Sambil memegang tangan puteranya dan kedua matanya yang basah oleh air mata menatap wajah tampan itu penuh kasih sayang, wanita itu melanjutkan,

"Hui Song, anak nakal kau, membikin hati ibumu gelisah selama bertahun-tahun! Kemana saja engkau pergi tanpa berita selama ini?"

"Maaf, ibu. Aku pergi merantau, kemudian bertemu seorang sakti dan mempelajari ilmu selama tiga tahun."

"Hui Song," potong ayahnya, "mengenai perantauanmu itu, kau ceritakan besok saja. Sekarang ceritakan dulu apa yang telah kau lakukan bersama Su Kiat."

"Ayah, Ciang-suheng secara jantan mengakui dengan suara keras diatas gedung Coan Ti-hu bahwa perbuatannya tidak ada sangkut-pautnya dengan Cin-ling-pai, bahwa dia bukan murid Cin-ling-pai."

"Hemm, engkau mencampurinya dan ikut mengacau gedung pembesar itu?" tanya ayahnya dengan alis berkerut.

"Tidak, ayah. Aku hanya mengantar dan melindungi Ciang-suheng sampai disana. Setelah dia melemparkan potongan lengannya dan meneriakkan kata-katanya, kami segera pergi."

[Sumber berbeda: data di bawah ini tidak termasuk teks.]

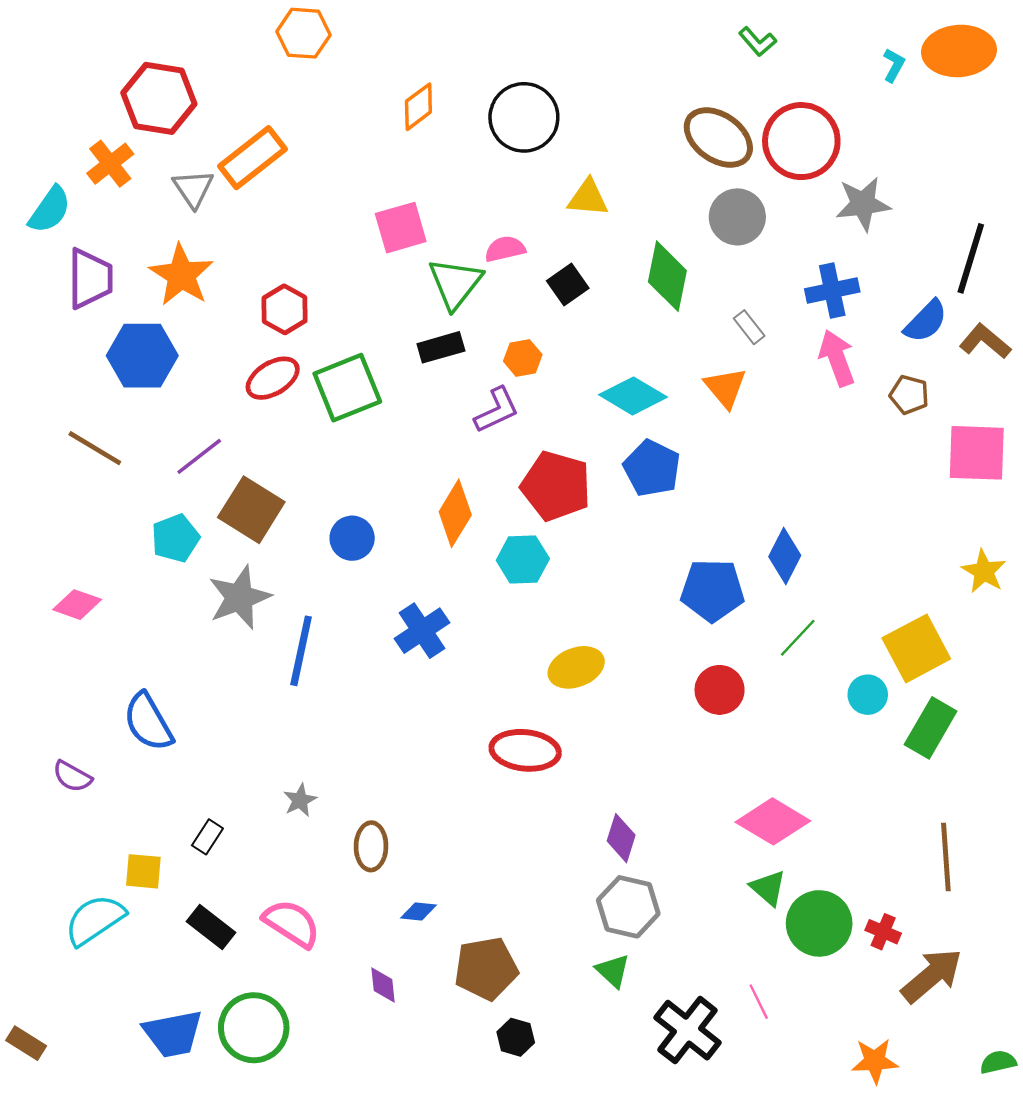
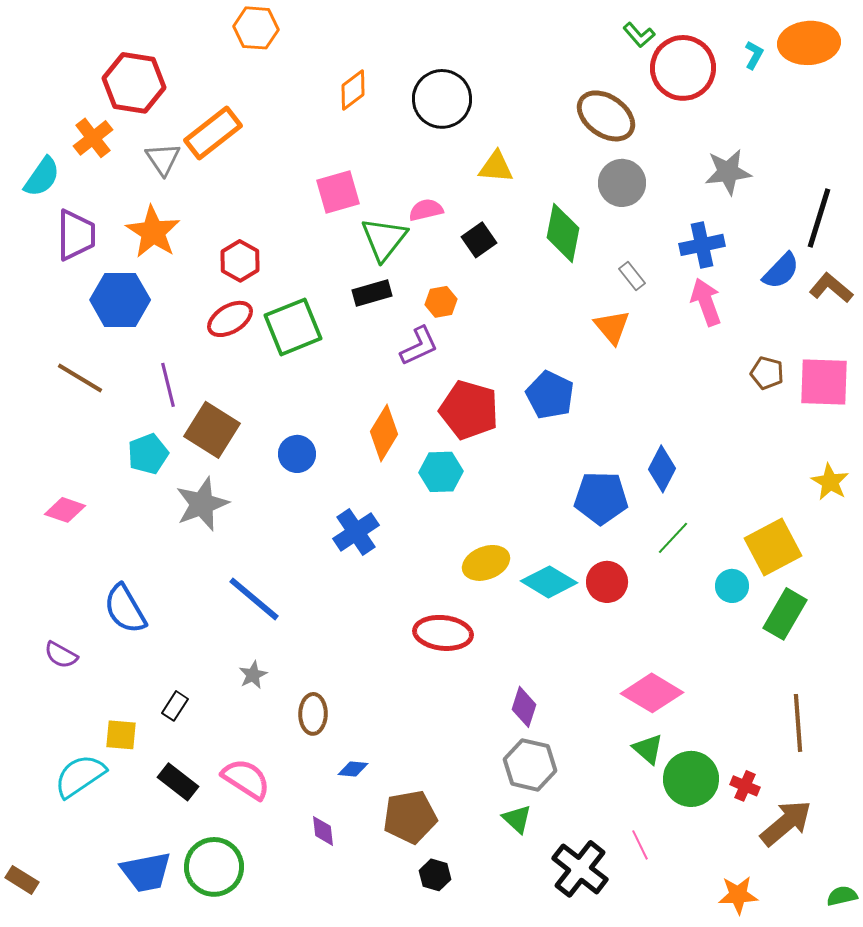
red circle: (801, 141) -> (683, 68), moved
brown pentagon: (909, 395) -> (767, 373), moved
cyan diamond: (633, 396) -> (549, 582), moved
purple line: (199, 456) -> (168, 385), turned -66
blue line: (301, 651) -> (254, 599), moved, turned -62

Pada saat itu masuklah Siang Wi. Ia baru saja dapat menyusul Hui Song dan ia dapat mendengar keterangan pemuda itu.

"Benar, suhu," katanya cepat. "Suheng hanya melindungi Ciang Su Kiat ketika dia dihujani anak panah. Suheng meruntuhkan semua anak panah hanya dengan kebutan kedua tangannya, dan ketika dia mengerahkan gin-kangnya, teecu sama sekali tidak mampu menyusulnya. Dia kini lihai bukan main, suhu!"

Tentu saja Cia Kong Liang, ketua Cin-ling-pai itu dan isterinya, merasa girang dan bangga sekali, akan tetapi Hui Song lalu digandeng ibunya yang berkata,

"Sudahlah, kau harus beristirahat dulu, anakku. Mari lihat kamarmu, masih tidak berubah sejak dulu dan tiap hari kusuruh bersihkan."

Ketika rebah di atas pembaringannya, di dalam kamar yang amat dikenalnya itu, diam-diam Hui Song merasa terharu sekali. Orang tuanya, terutama ibunya, amat sayang kepadanya dan dia merasa begitu tenteram dan terlindung berada di kamarnya ini, merasa betah dan enak. Dia dapat tidur melepaskan lelahnya tanpa mimpi dan ketika pada keesokan harinya dia bangun, tubuhnya terasa segar sekali.

Hari itu, setelah makan pagi mereka semua, ketua Cin-ling-pai dengan isteri dan puteranya, dihadiri pula oleh Tan Siang Wi yang sudah dianggap sebagai keluarga sendiri, berkumpul di ruangan keluarga di belakang dan bercakap-cakap.